Attackers compromised two widely used GitHub Actions workflows — actions-cool/issues-helper and actions-cool/maintain-one-comment — by redirecting all repository version tags to a malicious “imposter commit” that does not appear in the normal commit history. Any CI/CD pipeline that referenced either workflow by version tag automatically pulled and executed the malicious code, which extracted credentials from runner memory and exfiltrated them to an attacker-controlled server. StepSecurity researcher Varun Sharma identified the compromise, and GitHub subsequently disabled the maintain-one-comment repository for terms of service violations.
How the Imposter Commit Technique Made Malicious Code Invisible to Code Reviewers
The attack did not require a visible pull request or commit to either repository’s standard history. Instead, attackers redirected all existing version tags — the references that downstream workflows use to pin to a specific release — to a malicious commit that was not visible through normal PR review or commit log inspection. Any organization reviewing the actions-cool repository for suspicious code changes would not find the malicious commit through standard browsing.
This technique exploits the trust that GitHub Actions workflows place in version tags. When a workflow file specifies uses: actions-cool/issues-helper@v3, it fetches whatever commit the v3 tag currently points to — and the attacker’s tag redirection meant every existing tag pointed to the malicious payload.
Credential Extraction via Bun Runtime and Runner.Worker Process Memory
The malicious code executed a three-step credential theft sequence on affected CI/CD runners. First, it downloaded the Bun JavaScript runtime to the Actions runner environment. Second, it used Bun to read memory from the Runner.Worker process — the GitHub Actions component that holds in-memory credentials, tokens, and secrets during pipeline execution. Third, it exfiltrated the extracted credentials via HTTPS to the attacker-controlled domain t.m-kosche[.]com.
The full scope of affected tags across both repositories was not disclosed at time of reporting.
SHA-Pinned Workflows Were the Only Ones Unaffected
Workflows that referenced the actions-cool repositories by specific commit SHA hash rather than by version tag were not affected. A SHA pin specifies the exact commit to fetch — it cannot be silently redirected by manipulating a tag. Workflows using version tags such as @v3 or @latest had no protection against the redirection.

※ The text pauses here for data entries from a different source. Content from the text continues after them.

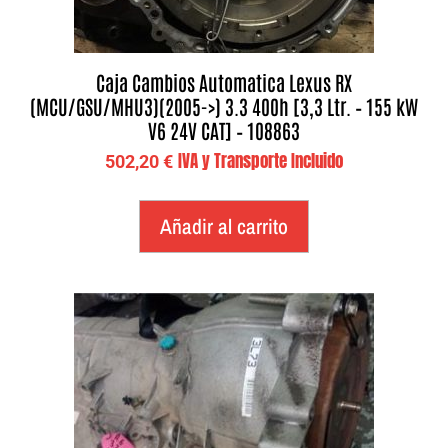
Caja Cambios Automatica Lexus RX
(MCU/GSU/MHU3)(2005->) 3.3 400h [3,3 Ltr. – 155 kW
V6 24V CAT] – 108863
IVA y Transporte Incluido
502,20
€
Añadir al carrito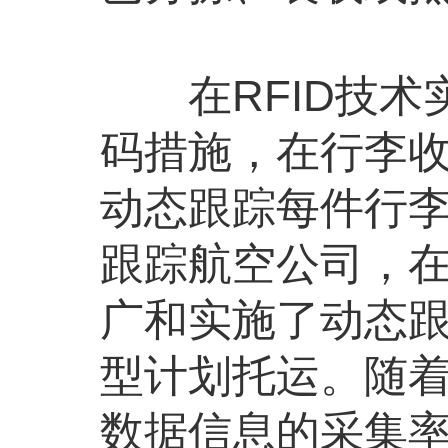
在RFID技术
码措施，在行李
动态跟踪每件行
跟踪航空公司，
广和实施了动态跟
型计划托运。随着
数据信息的采集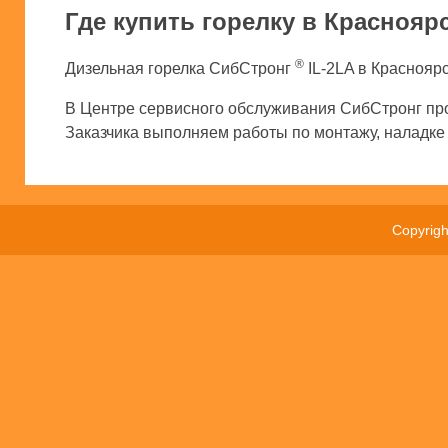
Где купить горелку в Краснояр
®
Дизельная горелка СибСтронг
IL-2LA в Красноярс
В Центре сервисного обслуживания СибСтронг про
Заказчика выполняем работы по монтажу, наладке и
Copyrig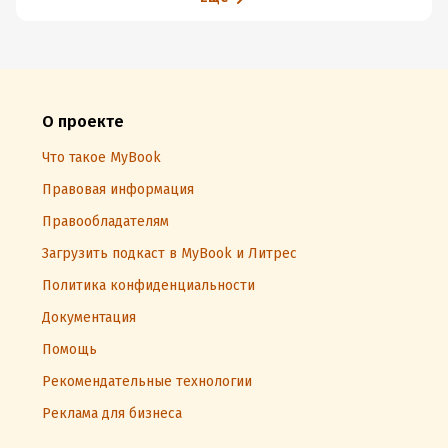
О проекте
Что такое MyBook
Правовая информация
Правообладателям
Загрузить подкаст в MyBook и Литрес
Политика конфиденциальности
Документация
Помощь
Рекомендательные технологии
Реклама для бизнеса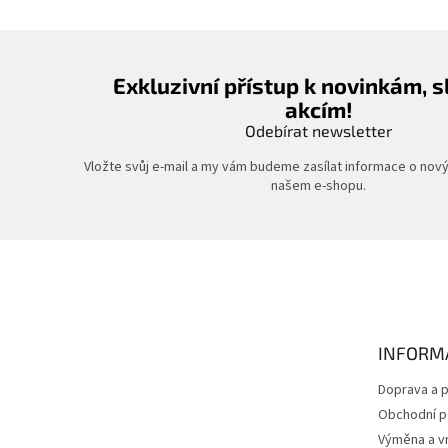
Exkluzivní přístup k novinkám, 
akcím!
Odebírat newsletter
Vložte svůj e-mail a my vám budeme zasílat informace o nov
našem e-shopu.
Z
á
p
a
t
INFORM
í
Doprava a p
Obchodní 
Výměna a vr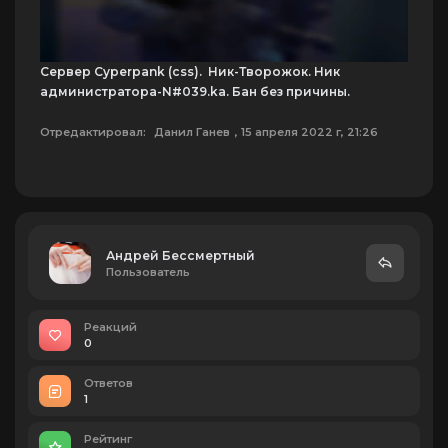
Сервер Cyperpank (css). Ник-Творожок. Ник
администратора-N#039.ka. Бан без причины.
Отредактировал:
Данил Ганев
, 15 апреля 2022 г, 21:26
Андрей Бессмертный
Пользователь
Реакций
0
Ответов
1
Рейтинг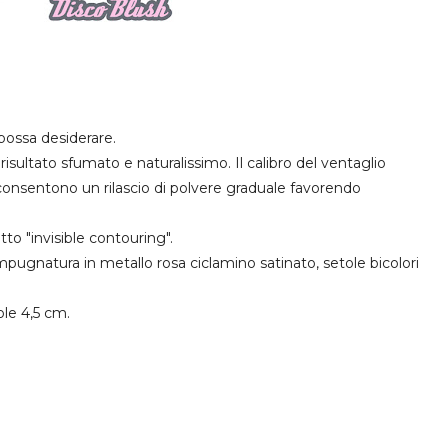
 possa desiderare.
risultato sfumato e naturalissimo. Il calibro del ventaglio
 consentono un rilascio di polvere graduale favorendo
tto "invisible contouring".
impugnatura in metallo rosa ciclamino satinato, setole bicolori
le 4,5 cm.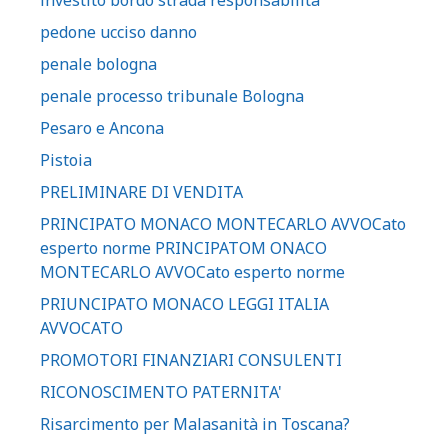
investito bordo strada responsabilità
pedone ucciso danno
penale bologna
penale processo tribunale Bologna
Pesaro e Ancona
Pistoia
PRELIMINARE DI VENDITA
PRINCIPATO MONACO MONTECARLO AVVOCato
esperto norme PRINCIPATOM ONACO
MONTECARLO AVVOCato esperto norme
PRIUNCIPATO MONACO LEGGI ITALIA
AVVOCATO
PROMOTORI FINANZIARI CONSULENTI
RICONOSCIMENTO PATERNITA'
Risarcimento per Malasanità in Toscana?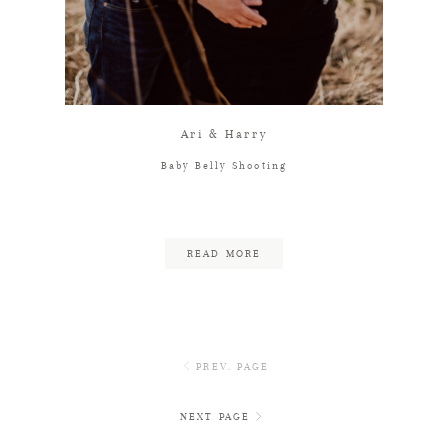
Ari & Harry
Baby Belly Shooting
READ MORE
PREV. PAGE
NEXT PAGE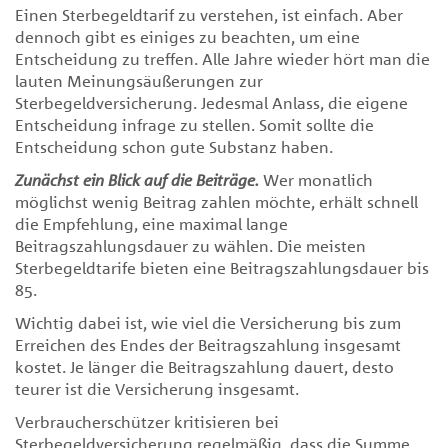
Einen Sterbegeldtarif zu verstehen, ist einfach. Aber
dennoch gibt es einiges zu beachten, um eine
Entscheidung zu treffen. Alle Jahre wieder hört man die
lauten Meinungsäußerungen zur
Sterbegeldversicherung. Jedesmal Anlass, die eigene
Entscheidung infrage zu stellen. Somit sollte die
Entscheidung schon gute Substanz haben.
Zunächst ein Blick auf die Beiträge.
Wer monatlich
möglichst wenig Beitrag zahlen möchte, erhält schnell
die Empfehlung, eine maximal lange
Beitragszahlungsdauer zu wählen. Die meisten
Sterbegeldtarife bieten eine Beitragszahlungsdauer bis
85.
Wichtig dabei ist, wie viel die Versicherung bis zum
Erreichen des Endes der Beitragszahlung insgesamt
kostet. Je länger die Beitragszahlung dauert, desto
teurer ist die Versicherung insgesamt.
Verbraucherschützer kritisieren bei
Sterbegeldversicherung regelmäßig, dass die Summe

The distinction between tag-based and SHA-pinned GitHub Actions references has been a recurring security guidance point for CI/CD pipeline hardening. This incident demonstrates the operational consequence of that distinction: tag-based workflows at scale became active credential theft vectors while SHA-pinned equivalents were unaffected.
The t.m-kosche[.]com Domain and a Link to the Mini Shai-Hulud npm Campaign
The exfiltration domain t.m-kosche[.]com used in the actions-cool attack was also linked to the Shai-Hulud npm campaign reported separately on May 18–19, 2026. The shared infrastructure suggests either that the same threat actor was responsible for both the npm campaign and the GitHub Actions compromise, or that the domain was part of shared criminal infrastructure used across multiple simultaneous campaigns.
The connection between the actions-cool compromise and the Shai-Hulud npm campaign indicates a coordinated or overlapping effort targeting developer credentials across multiple supply chain vectors during the same period: malicious packages in the npm registry, hijacked maintainer accounts in the @antv ecosystem, and compromised GitHub Actions tags — all simultaneously directing stolen credentials toward the same attacker-controlled infrastructure.
GitHub has disabled the maintain-one-comment repository. Affected organizations are advised to audit CI/CD pipeline logs for evidence of execution of either compromised workflow and treat any secrets that ran through those pipelines as potentially compromised.